Since two days ago I’m trying to believe what I’ve found: MySQL (“the world’s most popular open source database“, as they say) is unable to resolve a simple SQL query in an efficient way, leading me (and the program I’m developing) to a dead end.
I have a table “mytable” (1,000,000 rows) with a column named “mycolumn” of type “datetime” and an index created on it named “idx_mycolumn“. When I issue the following query:
SELECT * FROM mytable ORDER BY mycolumn
it tooks more than 1 minute to give the results (the 1,000,000 rows ordered by mycolumn.)
Using the command “EXPLAIN” I can see that the MySQL optimizer don’t use the index at all: it generates a filesort (on disk) in order to sort the resultset. The only way to solve this issue (as far as I know) is providing a “hint” to the optimizer, telling what indexes to use:
SELECT * FROM mytable USE INDEX(idx_mycolumn) ORDER BY mycolumn
But the optimizer still chooses to do a full table scan instead of using the “idx_mycolumn” index (and still generates a filesort, taking more than 1 minute.)
There is a way to force the optimizer to use the index:
SELECT * FROM mytable FORCE INDEX(idx_mycolumn) ORDER BY mycolumn
This time, the optimizer uses the index, and the query takes about 3 seconds. (Is the MySQL query optimizer that bad?)
A bigger problem
Then, I came into the real problem for me: Obviously I’ll never need to get all the rows from that table, but is a common task to “paginate” the rows (previously ordered by some column) taking, let’s say, 25 rows at a time and using an offset. The query looks as follows:
SELECT * FROM mytable ORDER BY mycolumn LIMIT 100000,25
It sorts the resultset using the values of “mycolumn” and then returns 25 rows skipping the first 100,000. Surprisingly, this time the query tooks less than 1 second to execute (and “EXPLAIN” says that is using the “idx_mycolumn” index. What a joy!).

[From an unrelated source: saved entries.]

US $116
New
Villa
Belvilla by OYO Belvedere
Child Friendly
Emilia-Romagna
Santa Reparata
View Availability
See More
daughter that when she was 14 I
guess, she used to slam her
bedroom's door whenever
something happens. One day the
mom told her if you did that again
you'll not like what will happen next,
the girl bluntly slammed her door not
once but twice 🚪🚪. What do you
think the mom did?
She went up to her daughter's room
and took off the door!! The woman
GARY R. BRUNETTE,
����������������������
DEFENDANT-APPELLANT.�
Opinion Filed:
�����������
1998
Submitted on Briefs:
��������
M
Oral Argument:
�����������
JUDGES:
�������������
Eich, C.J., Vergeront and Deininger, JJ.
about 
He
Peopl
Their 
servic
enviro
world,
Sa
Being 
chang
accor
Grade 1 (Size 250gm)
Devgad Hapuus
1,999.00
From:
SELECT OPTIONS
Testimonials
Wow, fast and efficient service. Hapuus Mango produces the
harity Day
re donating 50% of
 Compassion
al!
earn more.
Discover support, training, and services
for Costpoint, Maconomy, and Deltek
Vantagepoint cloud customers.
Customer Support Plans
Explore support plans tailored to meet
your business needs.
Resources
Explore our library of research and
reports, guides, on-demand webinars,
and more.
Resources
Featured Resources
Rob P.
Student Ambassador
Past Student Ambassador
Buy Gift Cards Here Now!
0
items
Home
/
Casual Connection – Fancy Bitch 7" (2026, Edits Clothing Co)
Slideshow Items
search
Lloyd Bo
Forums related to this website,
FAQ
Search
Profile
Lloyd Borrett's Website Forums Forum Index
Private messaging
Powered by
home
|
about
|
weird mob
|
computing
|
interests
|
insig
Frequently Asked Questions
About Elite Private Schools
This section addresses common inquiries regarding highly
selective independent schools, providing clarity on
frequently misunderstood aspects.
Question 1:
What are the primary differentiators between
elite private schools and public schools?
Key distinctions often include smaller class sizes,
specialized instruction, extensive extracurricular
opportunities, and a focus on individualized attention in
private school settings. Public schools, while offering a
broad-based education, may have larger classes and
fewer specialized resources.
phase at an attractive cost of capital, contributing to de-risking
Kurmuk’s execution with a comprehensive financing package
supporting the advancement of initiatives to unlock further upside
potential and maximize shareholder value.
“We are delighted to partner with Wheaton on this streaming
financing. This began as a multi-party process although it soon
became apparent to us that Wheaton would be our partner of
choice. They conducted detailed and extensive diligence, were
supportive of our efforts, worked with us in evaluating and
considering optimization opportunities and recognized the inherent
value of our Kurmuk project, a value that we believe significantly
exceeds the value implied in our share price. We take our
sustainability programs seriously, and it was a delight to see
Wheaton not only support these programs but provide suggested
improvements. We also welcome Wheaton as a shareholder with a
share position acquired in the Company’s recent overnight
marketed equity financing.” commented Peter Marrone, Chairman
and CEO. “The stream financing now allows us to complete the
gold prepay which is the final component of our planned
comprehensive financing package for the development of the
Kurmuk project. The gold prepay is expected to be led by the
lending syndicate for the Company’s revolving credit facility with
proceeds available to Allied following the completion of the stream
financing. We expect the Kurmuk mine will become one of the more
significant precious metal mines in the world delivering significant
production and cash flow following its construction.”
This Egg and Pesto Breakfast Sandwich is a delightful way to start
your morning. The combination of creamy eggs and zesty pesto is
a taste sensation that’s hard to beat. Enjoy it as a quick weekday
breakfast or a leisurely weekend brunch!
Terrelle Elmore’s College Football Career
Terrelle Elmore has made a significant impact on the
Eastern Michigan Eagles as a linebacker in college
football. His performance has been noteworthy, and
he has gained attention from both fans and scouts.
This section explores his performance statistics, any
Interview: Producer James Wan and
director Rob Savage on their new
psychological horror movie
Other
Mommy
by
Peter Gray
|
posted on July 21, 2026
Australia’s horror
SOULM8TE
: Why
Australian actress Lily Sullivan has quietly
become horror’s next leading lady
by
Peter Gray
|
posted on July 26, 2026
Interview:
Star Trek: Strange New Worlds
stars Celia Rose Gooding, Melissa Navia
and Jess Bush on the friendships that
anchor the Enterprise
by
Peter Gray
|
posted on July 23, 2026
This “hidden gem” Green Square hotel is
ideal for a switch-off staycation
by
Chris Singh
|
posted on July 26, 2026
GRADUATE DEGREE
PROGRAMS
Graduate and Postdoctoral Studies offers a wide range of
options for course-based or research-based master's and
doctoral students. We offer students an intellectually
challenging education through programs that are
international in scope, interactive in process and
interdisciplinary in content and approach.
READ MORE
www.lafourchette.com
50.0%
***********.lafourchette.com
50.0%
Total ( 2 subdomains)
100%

But the problem is still there: If the limit reaches (or surpases) the last row, then the optimizer throws away the index and generates a filesort (taking more than 1 minute, making the query totally useless…)
The solution (again) is to force the optimizer to use the index “idx_mycolumn“, getting a response in about 3 seconds.
Far from being a MySQL expert, the only conclusion I can reach is that the optimizer is really screwed up. How can it be possible that changing only the limit of the results, confuses the optimizer in such a way that leads to a simple query (that can’t take more than a few seconds) to take an unacceptable amount of time (not to mention the disk space)?
As I can’t (and don’t want) force indexes in every query involving large tables in my system, the only real solution for me is replacing MySQL with a more robust (and decent) DBMS (I’ve tried PostgreSQL with the same database and the results are far more reasonable.)
Some things to consider
- The problem is the same being the engine used MyISAM or InnoDB.
- The problem doesn’t get solved after doing a “ANALYZE TABLE“.
- I’ve trying with other datatypes for the sorting column, with the same results.
- I’ve tested this issue with versions 5.0.35 and 5.0.51a, with identical results.
When there are many indexes in table, optimizer wrongly does not even consider the one on column used in ORDER BY, when LIMIT N clause is also present.
I’ve oversimplified the example, but in my real scenario I had multiple single-column indexes on the table. I still can’t believe that the optimizer get confused by having multiple indexes to choose from (but only in presence of the LIMIT clause). Can you guess how is the optimizer coded? (That’s why I use the word “toy” in the title.)
A posible solution seems to be moving to the new version, but anyway, MySQL 5.1 also has several issues (and the distribution installation script for GNU/Linux is totally broken), so I’m moving to PostgreSQL.